HEIs are faced with the general problems of balancing "bottom-up" and "top down" tactics, whatever their implementation strategies. For example, it is now common in HEIs to create a central fund to which departments may bid, or to offer academics the opportunity to shape initiatives (such as TLTP and in the past EHE) in relation to their needs.

 "Ownership" by academic and Heads of Departments given the decision-making processes of HEIs is usually seen as vital. However it is only possible to go so far in decentralising initiatives before some more coherent, and often less voluntary system, is needed. This is certainly the case for teaching and learning, staff development, reward and promotion systems and infrastructure.

 One impression from the HEIs we have considered as part of this evaluation, is that the limits of this approach to programme implementation may now be being reached. Further initiatives may have to require of HEIs more than public statements of support and may also need to be resourced in a less programmatic basis.


Finally, it is noteworthy that the starting position in different HEIs supported through TLTP is enormously varied. This is reflected in apparent "value for money": a similar sum of money may pay for far more apparent output and activity in one HEI setting than in another. Usually more output and activity is associated with a greater level of pre-existing learning technology related activity in the HEI. In many ways we see this as a reasonable use of programme funds, if this is a conscious strategy to promote innovation in less advanced HEIs. (It is not always clear how far this has been an explicit and thought through strategy.)


However, two caveats are in order. First, it is sometimes easier for HEIs with a high level of pre-existing activity to appear to be doing more within a programme such as TLTP - activities from other programmes and funding sources spill over and are often difficult to disentangle. Second, HEIs with less prior experience are not only unable to repackage "spillover" results, but become genuinely preoccupied with intangible strategies, coordination and institutional management issues for which output and activity can be difficult to demonstrate.

2. Dissemination and Transfer


Subject consortia are intended to support the widest possible take up of TLTP sponsored courseware (and related innovation) throughout the HE sector. The extent of take-up and use is still difficult to judge though early indications are beginning to be available. This section of the report therefore concentrates on transferability, the likelihood of transfer as much as on actual transfer and use, and on the conditions that are known to support transfer.
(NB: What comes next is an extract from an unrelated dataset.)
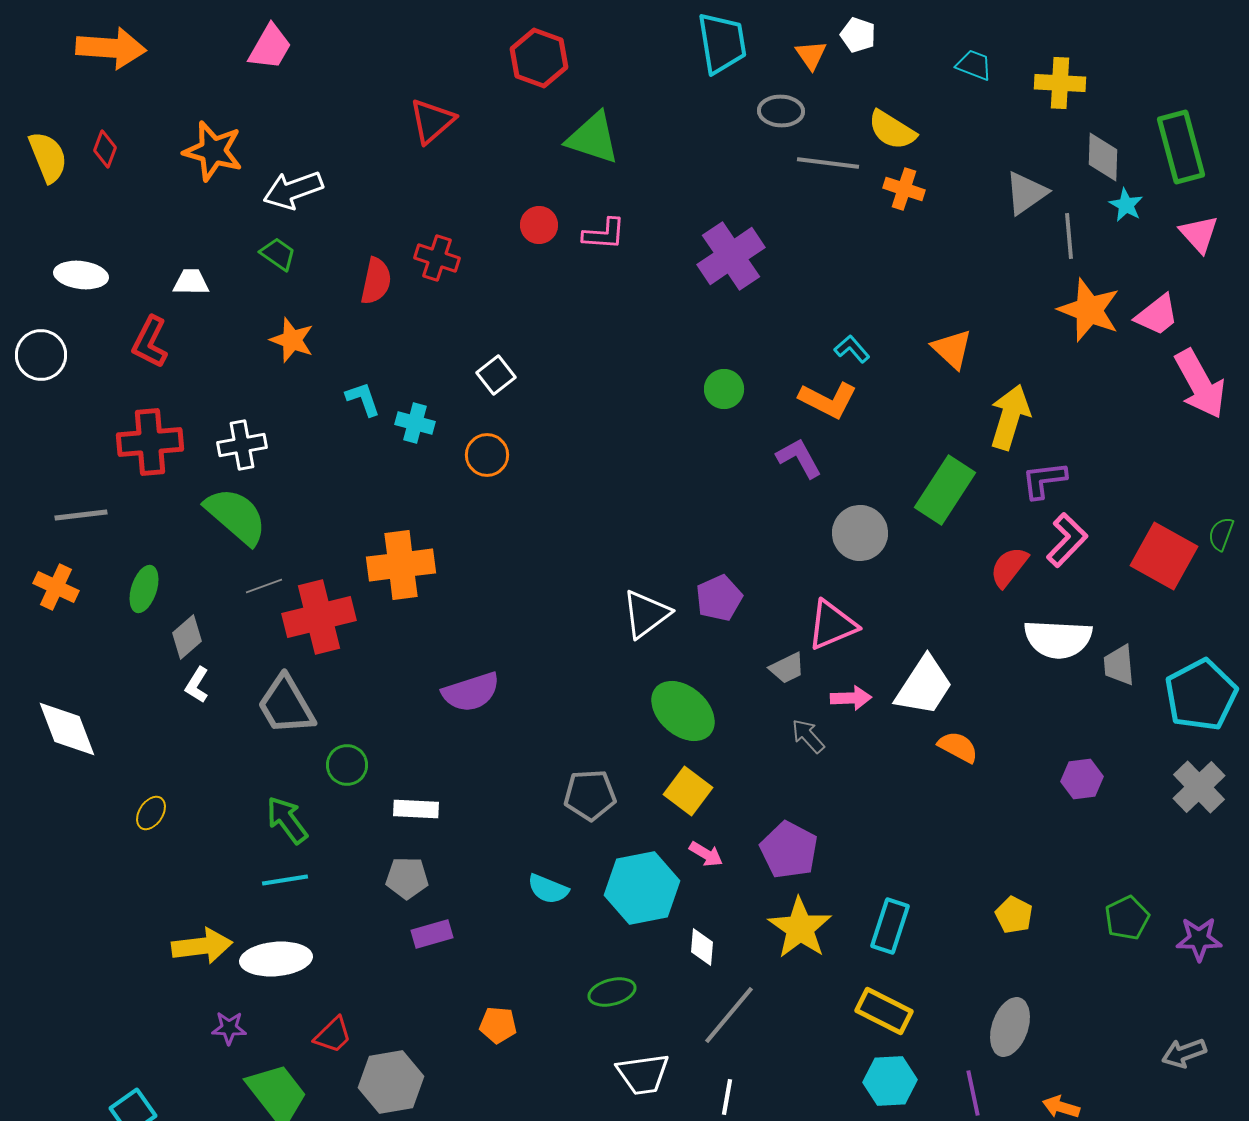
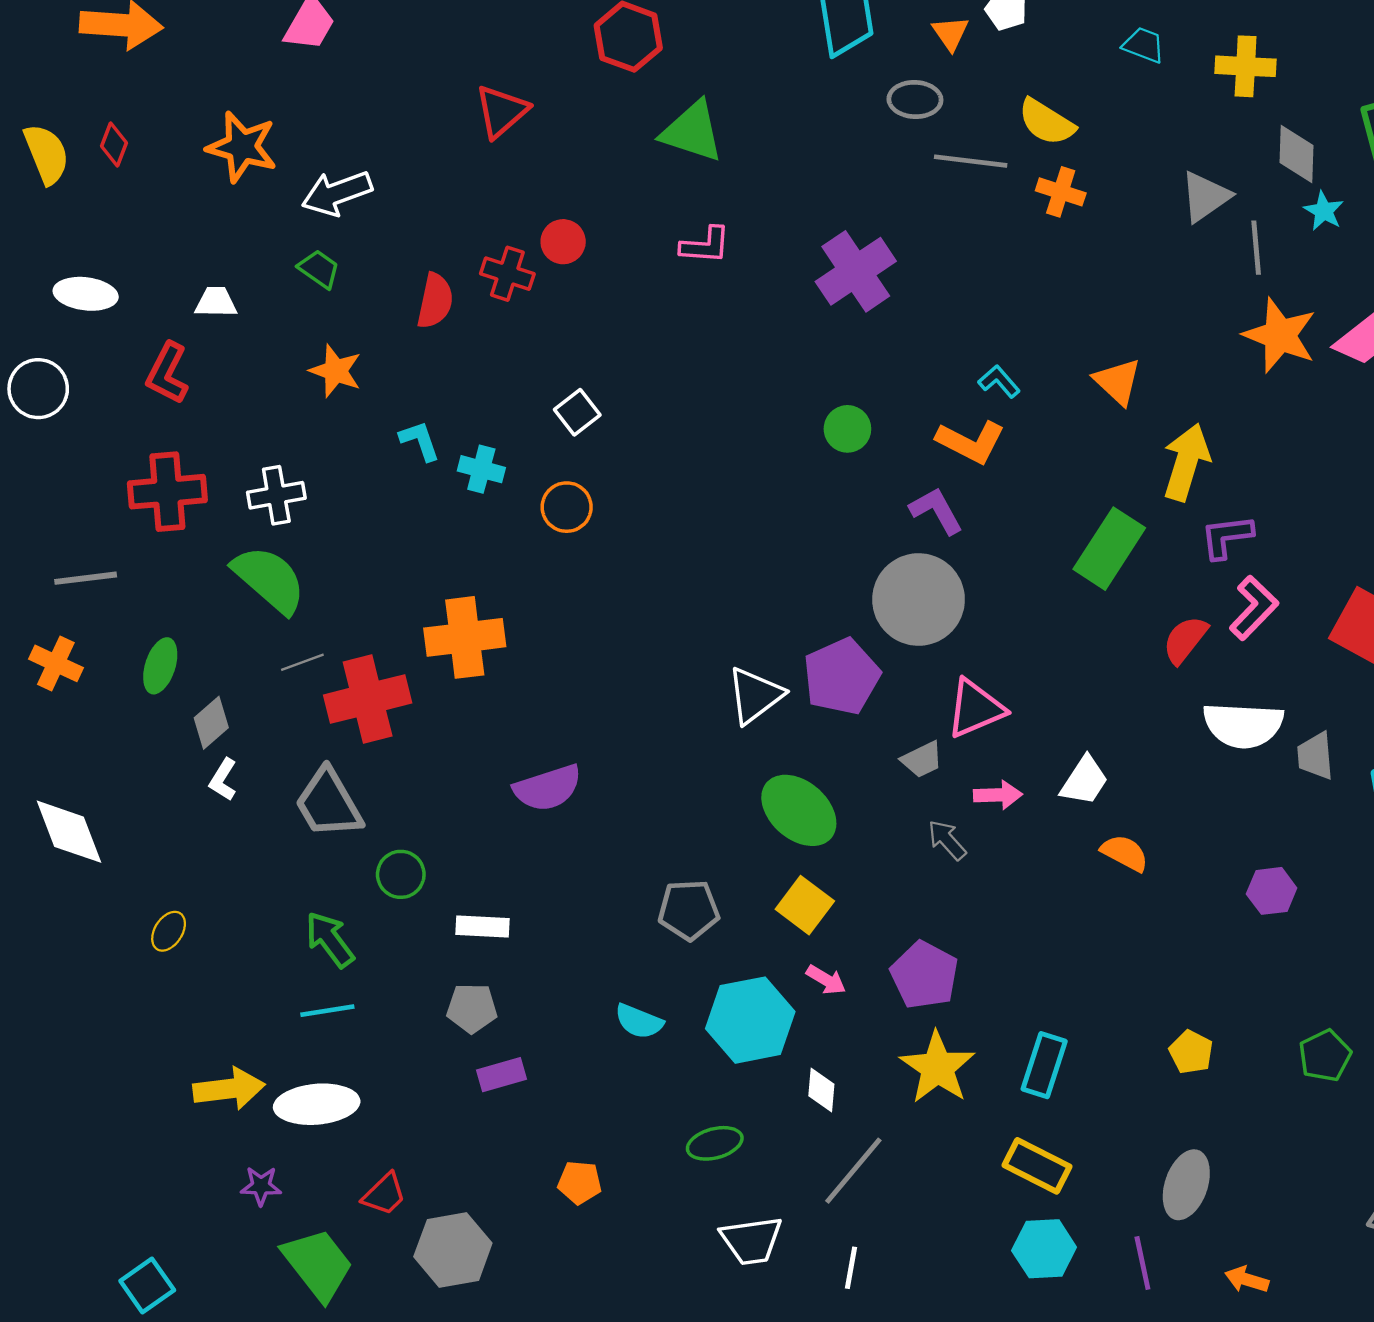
red circle: (539, 225) -> (563, 242), moved
gray circle: (860, 533) -> (919, 599), moved, size x1.4
purple pentagon: (719, 598) -> (842, 677), size x1.4
white trapezoid: (924, 686) -> (1084, 781), size x0.7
The consortia principle has not always been followed through in practice. We have encountered non functioning consortia, effectively dominated by one partner and others that pay as much attention to the wider subject community in the UK as to Consortia members. Materials and courseware developed is likely to reflect these consortia’s structures. Thus some consortia have produced materials for only one HEIs needs, whilst others have seen themselves as meeting on entire national subjects needs. The latter for example may have gone to considerable lengths to consult colleagues across the entire sector.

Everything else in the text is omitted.